More than thirty Nobel laureates, including nine physicists, gathered in the ancient city of Petra, Jordan in May to discuss ways to improve education, environment, economy and health in the Middle East.
At the conference, the Nobel Laureates launched an effort to raise $10 million for a Middle East science fund to support scientific collaborations and projects to improve education in the Middle East. The fund would initially support projects in Israel, the Palestinian territory, and Jordan, and would eventually expand to include more of the Middle East.
The meeting, the third annual Petra Conference of Nobel Laureates was organized by the Elie Wiesel Foundation for Humanity and the King Abdullah II Fund for Development. Political leaders and youths from the region also attended the conference. Breakout session groups focused on environment, economy, health, and education.
David Gross, a 2004 Nobel laureate in physics and director of the Kavli Institute for Theoretical Physics at the University of California, Santa Barbara, attended the conference. Gross is pushing for more opportunities for scientists in the region to collaborate. Israel and the Palestinian authority both make it difficult for scientists to work together, but “a lot of people in these countries are interested in peaceful collaboration,” said Gross.
Another conference attendee, Val Fitch, 1980 Nobel laureate, joined a working group to push forward some environmental efforts in the region. He was inspired by youths from the region who attended the conference and discussed their experiences. “The situation in the Middle East is so miserable.

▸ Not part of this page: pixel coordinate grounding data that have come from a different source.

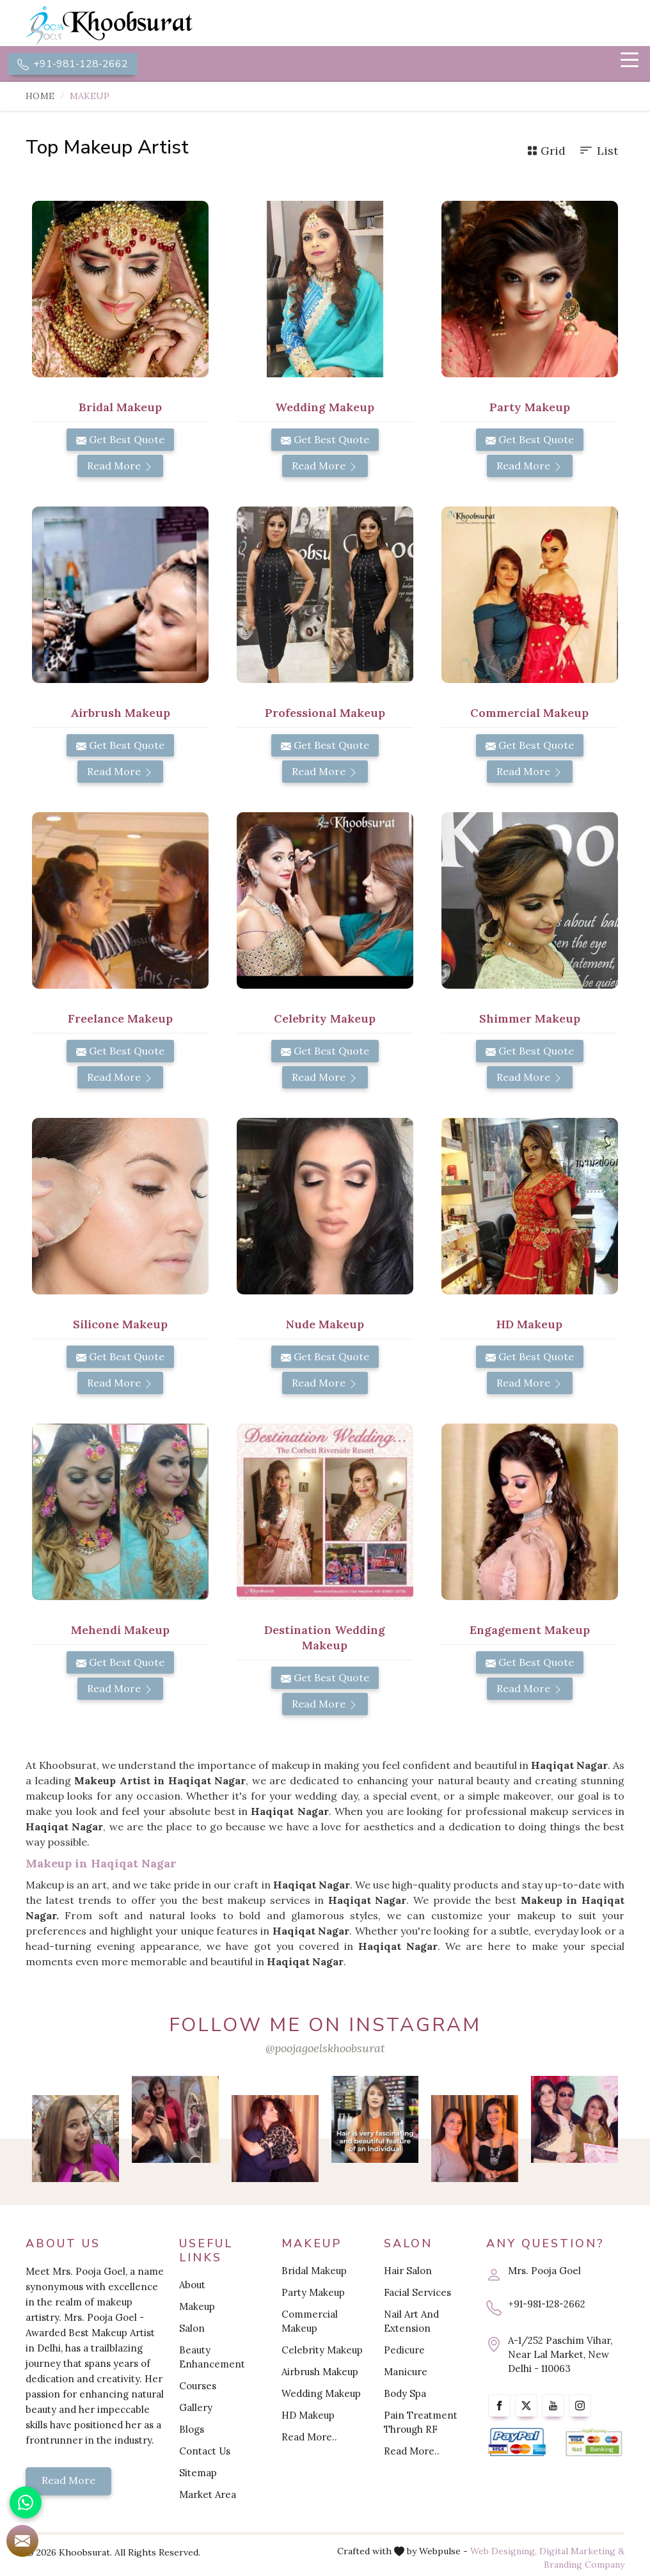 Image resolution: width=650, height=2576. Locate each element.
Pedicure (404, 2351)
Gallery (195, 2409)
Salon (192, 2329)
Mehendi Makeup (120, 1631)
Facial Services (417, 2294)
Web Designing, (503, 2552)
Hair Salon (408, 2272)
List (598, 152)
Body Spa (405, 2395)
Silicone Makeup (120, 1325)
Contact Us (204, 2452)
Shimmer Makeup (529, 1019)
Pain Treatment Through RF (420, 2423)
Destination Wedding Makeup (324, 1639)
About (192, 2286)
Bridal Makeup (120, 408)
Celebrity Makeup (325, 1019)
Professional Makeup (325, 714)
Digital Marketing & (581, 2552)
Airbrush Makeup (120, 714)
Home (40, 97)
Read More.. (309, 2438)
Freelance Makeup (120, 1019)
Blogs (191, 2430)
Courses (197, 2387)
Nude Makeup (325, 1325)
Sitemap (198, 2474)
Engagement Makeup (530, 1631)
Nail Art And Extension (411, 2322)
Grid (546, 152)
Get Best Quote (120, 440)
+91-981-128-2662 (72, 65)
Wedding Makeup (324, 408)
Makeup (197, 2308)
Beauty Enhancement (212, 2358)
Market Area (207, 2496)
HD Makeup (529, 1325)
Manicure (405, 2373)
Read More (120, 466)
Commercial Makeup (529, 714)
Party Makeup (529, 408)
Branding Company (584, 2566)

I think any attempt to span the gulf [between Arabs and Israelis] is a good thing,” said Fitch. He said the conference produced some good efforts at collaboration.
Gross, who also attended the first Petra conference in 2005, has been involved with promoting scientific collaboration in the Middle East for years. For example, he promotes SESAME, (Synchrotron-light for Experimental Science and Applications in the Middle East), a synchrotron under construction in Jordan that could be used for innovative physics, biology, and chemistry research by scientists from the Middle East.
Collaboration between scientists can make a difference, Gross says. “The example I like the most is the contact that occurred during the Cold War,” he said. Even when relations between the Soviet Union and Western countries were strained, scientific cooperation continued. The communication between Soviet and Western scientists led to discussions about arms control, and once scientists had opened the discussion, it helped politicians discuss these issues. “I think physicists can be proud of their record,” said Gross. “Because scientists talk the same language and feel part of an international community, they can often overcome political differences.”
Fitch also believes that physicists and other scientists can do a lot of good. “I think of us as being able to solve any and all problems,” he said.